**Task objective:**
Set down the entries exactly as they appear, apart from the images, which stay out.

──────── Data to process

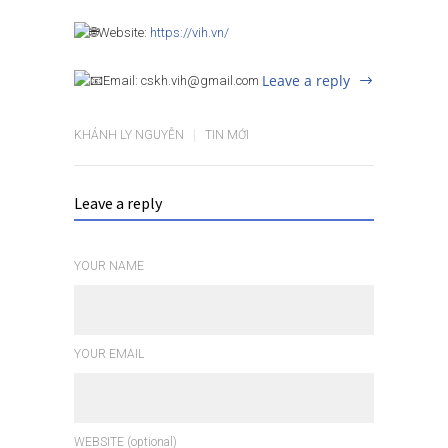
Website:
https://vih.vn/
Leave a reply
Email: cskh.vih@gmail.com
KHÁNH LY NGUYỄN
TIN MỚI
Leave a reply
YOUR NAME
YOUR EMAIL
WEBSITE (optional)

────────────────

**Solution for this problem:**
Website:
https://vih.vn/
Leave a reply
Email: cskh.vih@gmail.com
KHÁNH LY NGUYỄN
TIN MỚI
Leave a reply
YOUR NAME
YOUR EMAIL
WEBSITE (optional)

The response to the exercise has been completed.